As to tapes getting lost in transit, that happens very rarely given the tracking techniques in use by folks like FedEx and UPS. Even so, you wouldn't have only a single set of tapes with all of your data on it, you would have an established rotation of data. Every company I have worked for uses this method. Some used daily, some weekly, some monthly, etc, but all shipped tapes off site at regular routines and cycled them out yearly, or every 7 years depending on the type of data and retention requirements.
"The main fault here was that they had fail-over and called it backups."
Right.
"There is no one dogmatic way to look at backups. If you think there is, good luck finding a job in 10 years when conditions have changed."
Wrong. Conditions have not changed in the last 35 years and I don't see them changing on the foreseable future. Technical conditions and abilities will change, true, but the essence of the work that has to be achieved won't change the same a mathematical theorem doesn't change.
What a backup strategy is (short version):
* A means to recover from a failure.
It's obvious Tom Allensworth's strategy is a failure and it was obvious it was a failure from the very beginnig (it has been a hacker, but what if it were a virus or a worm, or a human failure deleting some critical files and then the deletion being replicated? Same result).
What makes a minimal backup strategy (any less than this and your "solution" is not entitled to be called "backup strategy"):
* There has to be no less than two complete data sets non connected with the systems being protected.
* There has to be no less than one complete data set off-sited from were the systems being protected "live in".
* There has to be no less than one current copy of the documentation needed to redeploy from barebones the protected systems off-sited from the facilities were the systems being protected "live in".

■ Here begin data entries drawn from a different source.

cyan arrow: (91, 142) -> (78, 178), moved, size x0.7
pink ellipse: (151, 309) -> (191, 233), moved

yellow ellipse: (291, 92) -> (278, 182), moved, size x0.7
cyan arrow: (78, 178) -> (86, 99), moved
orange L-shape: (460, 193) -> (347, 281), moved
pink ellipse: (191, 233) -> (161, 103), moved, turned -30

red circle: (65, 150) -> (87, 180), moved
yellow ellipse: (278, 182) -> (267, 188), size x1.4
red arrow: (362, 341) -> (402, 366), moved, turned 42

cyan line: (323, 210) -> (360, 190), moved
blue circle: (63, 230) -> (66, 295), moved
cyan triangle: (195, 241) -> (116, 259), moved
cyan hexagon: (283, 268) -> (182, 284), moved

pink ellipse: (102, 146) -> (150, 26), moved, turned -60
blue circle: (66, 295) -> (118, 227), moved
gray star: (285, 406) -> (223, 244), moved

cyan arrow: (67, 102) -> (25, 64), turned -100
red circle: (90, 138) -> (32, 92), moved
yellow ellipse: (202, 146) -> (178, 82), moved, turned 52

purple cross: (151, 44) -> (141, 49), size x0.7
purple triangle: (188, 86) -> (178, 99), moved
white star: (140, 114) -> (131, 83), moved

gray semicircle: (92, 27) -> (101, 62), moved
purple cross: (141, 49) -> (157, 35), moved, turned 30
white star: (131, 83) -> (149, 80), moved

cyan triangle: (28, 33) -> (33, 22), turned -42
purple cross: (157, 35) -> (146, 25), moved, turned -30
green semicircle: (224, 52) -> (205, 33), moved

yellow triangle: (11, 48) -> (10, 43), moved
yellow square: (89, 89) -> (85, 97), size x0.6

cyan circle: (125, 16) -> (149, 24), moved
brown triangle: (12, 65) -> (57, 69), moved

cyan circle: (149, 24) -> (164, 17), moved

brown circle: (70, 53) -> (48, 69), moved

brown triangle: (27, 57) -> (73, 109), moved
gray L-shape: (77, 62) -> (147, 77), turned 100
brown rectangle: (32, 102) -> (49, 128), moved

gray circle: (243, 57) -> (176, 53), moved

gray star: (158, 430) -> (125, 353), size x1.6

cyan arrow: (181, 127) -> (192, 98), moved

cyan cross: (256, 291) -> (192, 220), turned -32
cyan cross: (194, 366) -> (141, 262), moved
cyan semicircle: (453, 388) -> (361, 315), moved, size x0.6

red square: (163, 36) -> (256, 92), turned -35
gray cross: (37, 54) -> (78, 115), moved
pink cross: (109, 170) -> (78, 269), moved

* At the very least two people -the backup responsible and her direct superior, have to know where the above mentioned documentation lives and they must have the ability to recover it.
Some side notes:
* The last two points are not needed on a lone star-driven system, only on company-style ones. If there's only one person which will benefit from the data (i.e.: your personal data or a single-person bussiness') is good enough if only you know how to recover the data -it can even be only anotated "on you head" and not in paper, although you still would be better if in paper: memory fails with time.
* The above point-set is not absolutly "failure-proof" and some common sense should be applied (if your system is likely to be attacked, you'd better have more datasets splitted over longer time ranges; if the backup admin and her superior tend to go together there's the risk you lose them both at a time, and so your ability to recover out of -now unknown to exist, documentation, etc.) but they are the bare minimum.
* Last but not least, backups have exactly ZERO value. Recovering from backups when need arises is the valuable part, so test your recovery procedures, once and again and again. And let it do the test your less knowledgeable/capable/valuable people: maybe when the need arises that will be all you have.